- Task item
Report how many lines below include "Percuma", giving the figure alone.
• • • • • • •
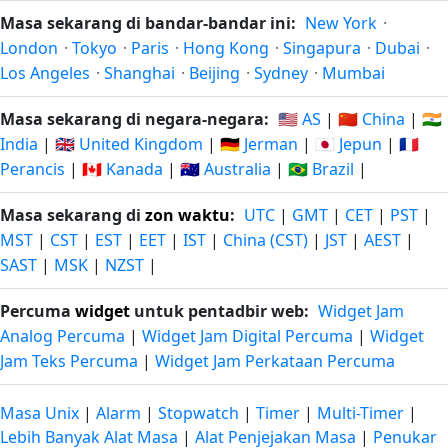
Masa sekarang di bandar-bandar ini:
New York
·
London
·
Tokyo
·
Paris
·
Hong Kong
·
Singapura
·
Dubai
·
Los Angeles
·
Shanghai
·
Beijing
·
Sydney
·
Mumbai
Masa sekarang di negara-negara:
🇺🇸 AS
|
🇨🇳 China
|
🇮🇳
India
|
🇬🇧 United Kingdom
|
🇩🇪 Jerman
|
🇯🇵 Jepun
|
🇫🇷
Perancis
|
🇨🇦 Kanada
|
🇦🇺 Australia
|
🇧🇷 Brazil
|
Masa sekarang di
zon waktu
:
UTC
|
GMT
|
CET
|
PST
|
MST
|
CST
|
EST
|
EET
|
IST
|
China (CST)
|
JST
|
AEST
|
SAST
|
MSK
|
NZST
|
Percuma
widget
untuk pentadbir web:
Widget Jam
Analog Percuma
|
Widget Jam Digital Percuma
|
Widget
Jam Teks Percuma
|
Widget Jam Perkataan Percuma
Masa Unix
|
Alarm
|
Stopwatch
|
Timer
|
Multi-Timer
|
Lebih Banyak Alat Masa
|
Alat Penjejakan Masa
|
Penukar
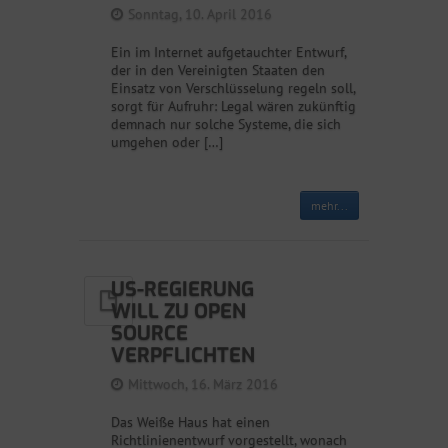
Sonntag, 10. April 2016
Ein im Internet aufgetauchter Entwurf,
der in den Vereinigten Staaten den
Einsatz von Verschlüsselung regeln soll,
sorgt für Aufruhr: Legal wären zukünftig
demnach nur solche Systeme, die sich
umgehen oder […]
mehr...
US-REGIERUNG
WILL ZU OPEN
SOURCE
VERPFLICHTEN
Mittwoch, 16. März 2016
Das Weiße Haus hat einen
Richtlinienentwurf vorgestellt, wonach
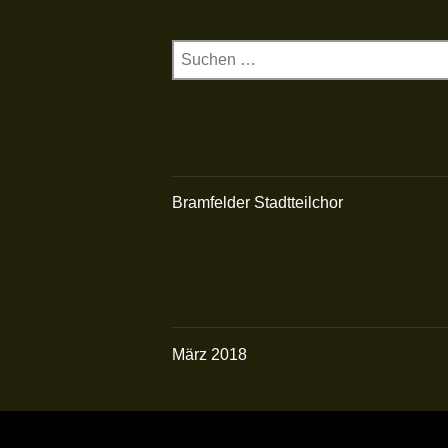
Suchen
nach:
Bramfelder Stadtteilchor
März 2018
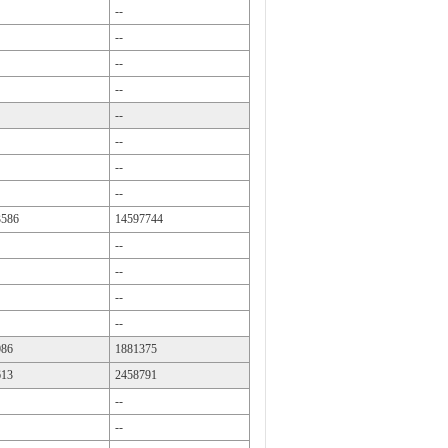
--
--
--
--
--
--
--
--
3586
14597744
--
--
--
--
086
1881375
613
2458791
--
--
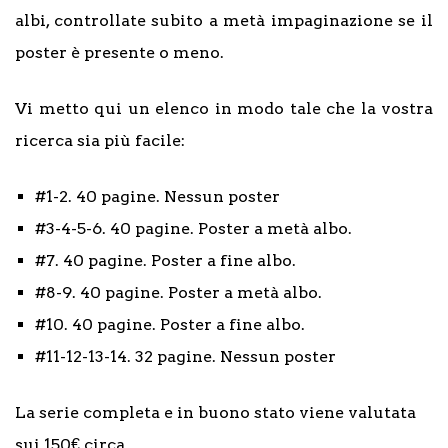
albi, controllate subito a metà impaginazione se il
poster è presente o meno.
Vi metto qui un elenco in modo tale che la vostra
ricerca sia più facile:
#1-2. 40 pagine. Nessun poster
#3-4-5-6. 40 pagine. Poster a metà albo.
#7. 40 pagine. Poster a fine albo.
#8-9. 40 pagine. Poster a metà albo.
#10. 40 pagine. Poster a fine albo.
#11-12-13-14. 32 pagine. Nessun poster
La serie completa e in buono stato viene valutata
sui 150€ circa.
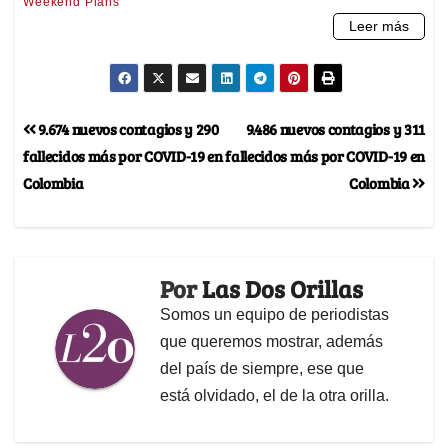
9.674 nuevos contagios y 290
9.486 nuevos contagios y 311
fallecidos más por COVID-19 en
fallecidos más por COVID-19 en
Colombia
Colombia
Por
Las Dos Orillas
Somos un equipo de periodistas
que queremos mostrar, además
del país de siempre, ese que
está olvidado, el de la otra orilla.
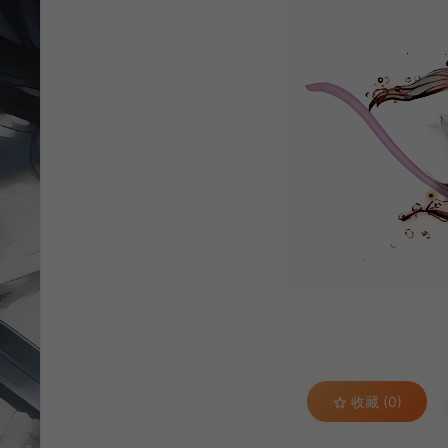
收藏 (0)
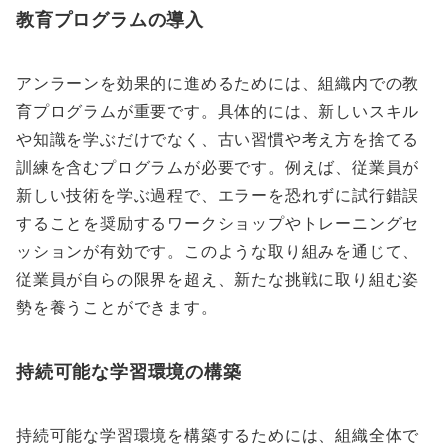
教育プログラムの導入
アンラーンを効果的に進めるためには、組織内での教
育プログラムが重要です。具体的には、新しいスキル
や知識を学ぶだけでなく、古い習慣や考え方を捨てる
訓練を含むプログラムが必要です。例えば、従業員が
新しい技術を学ぶ過程で、エラーを恐れずに試行錯誤
することを奨励するワークショップやトレーニングセ
ッションが有効です。このような取り組みを通じて、
従業員が自らの限界を超え、新たな挑戦に取り組む姿
勢を養うことができます。
持続可能な学習環境の構築
持続可能な学習環境を構築するためには、組織全体で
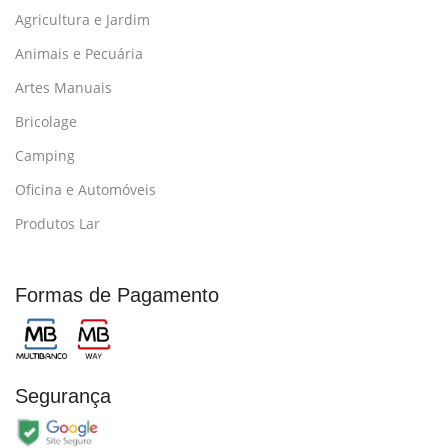
Agricultura e Jardim
Animais e Pecuária
Artes Manuais
Bricolage
Camping
Oficina e Automóveis
Produtos Lar
Formas de Pagamento
Segurança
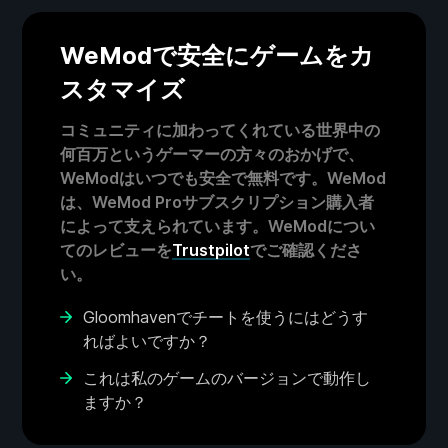
WeModで安全にゲームをカ
スタマイズ
コミュニティに加わってくれている世界中の
何百万というゲーマーの方々のおかげで、
WeModはいつでも安全で無料です。WeMod
は、WeMod Proサブスクリプション購入者
によって支えられています。WeModについ
てのレビューを
Trustpilot
でご確認くださ
い。
Gloomhavenでチートを使うにはどうす
ればよいですか？
これは私のゲームのバージョンで動作し
ますか？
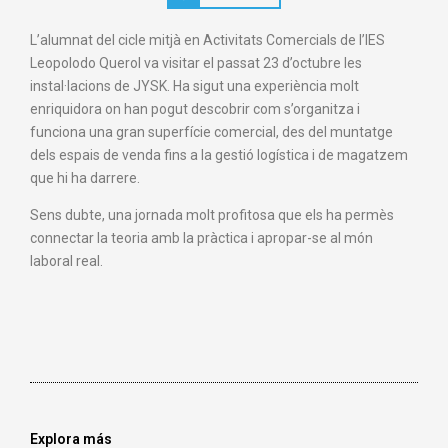
L’alumnat del cicle mitjà en Activitats Comercials de l’IES
Leopolodo Querol va visitar el passat 23 d’octubre les
instal·lacions de JYSK. Ha sigut una experiència molt
enriquidora on han pogut descobrir com s’organitza i
funciona una gran superfície comercial, des del muntatge
dels espais de venda fins a la gestió logística i de magatzem
que hi ha darrere.
Sens dubte, una jornada molt profitosa que els ha permès
connectar la teoria amb la pràctica i apropar-se al món
laboral real.
Explora más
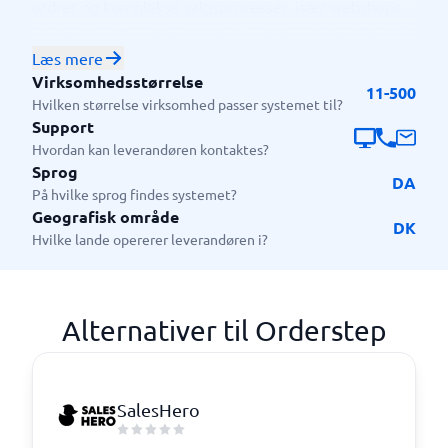
ordrer og komplekse salgsprocesser, især webshops,
handelsvirksomheder og serviceleverandører, der vil
spare tid på administration og samtidig skabe en
Læs mere
bedre oplevelse for kunderne. Platformen passer
Virksomhedsstørrelse
11-500
godt til både små og mellemstore virksomheder.
Hvilken størrelse virksomhed passer systemet til?
Support
Hvordan kan leverandøren kontaktes?
Sprog
DA
På hvilke sprog findes systemet?
Geografisk område
DK
Hvilke lande opererer leverandøren i?
Alternativer til Orderstep
SalesHero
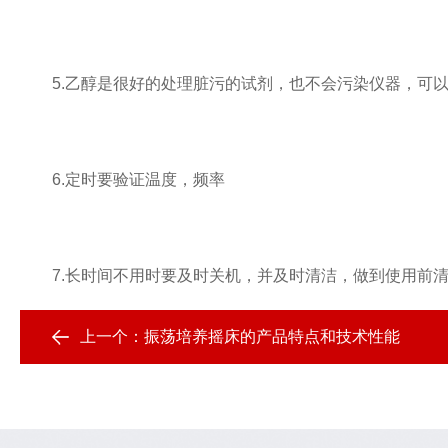
5.乙醇是很好的处理脏污的试剂，也不会污染仪器，可以
6.定时要验证温度，频率
7.长时间不用时要及时关机，并及时清洁，做到使用前清
上一个：
振荡培养摇床的产品特点和技术性能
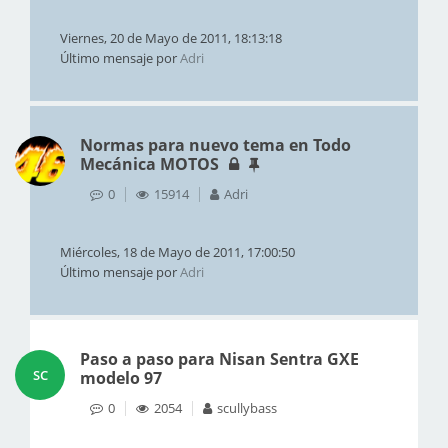
Viernes, 20 de Mayo de 2011, 18:13:18
Último mensaje por
Adri
Normas para nuevo tema en Todo
Mecánica MOTOS
0
15914
Adri
Miércoles, 18 de Mayo de 2011, 17:00:50
Último mensaje por
Adri
Paso a paso para Nisan Sentra GXE
SC
modelo 97
0
2054
scullybass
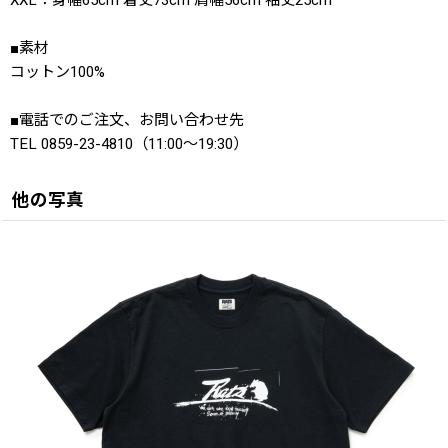
XXL：身幅65cm 着丈73cm 肩幅56cm 袖丈25cm
■素材
コットン100%
■電話でのご注文、お問い合わせ先
TEL 0859-23-4810（11:00〜19:30）
他の写真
• • • • • • •
- Answer to the exercise
5